_Task item_:
Every line from the line containing "1. Création de Contenu de Qualité" through the final line of the data is to be printed exactly; no other line is to appear.

****************

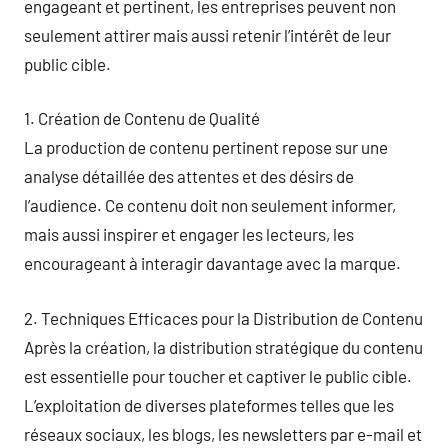
engageant et pertinent, les entreprises peuvent non
seulement attirer mais aussi retenir l’intérêt de leur
public cible.
1. Création de Contenu de Qualité
La production de contenu pertinent repose sur une
analyse détaillée des attentes et des désirs de
l’audience. Ce contenu doit non seulement informer,
mais aussi inspirer et engager les lecteurs, les
encourageant à interagir davantage avec la marque.
2. Techniques Efficaces pour la Distribution de Contenu
Après la création, la distribution stratégique du contenu
est essentielle pour toucher et captiver le public cible.
L’exploitation de diverses plateformes telles que les
réseaux sociaux, les blogs, les newsletters par e-mail et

****************

_Task result_:
1. Création de Contenu de Qualité
La production de contenu pertinent repose sur une
analyse détaillée des attentes et des désirs de
l’audience. Ce contenu doit non seulement informer,
mais aussi inspirer et engager les lecteurs, les
encourageant à interagir davantage avec la marque.
2. Techniques Efficaces pour la Distribution de Contenu
Après la création, la distribution stratégique du contenu
est essentielle pour toucher et captiver le public cible.
L’exploitation de diverses plateformes telles que les
réseaux sociaux, les blogs, les newsletters par e-mail et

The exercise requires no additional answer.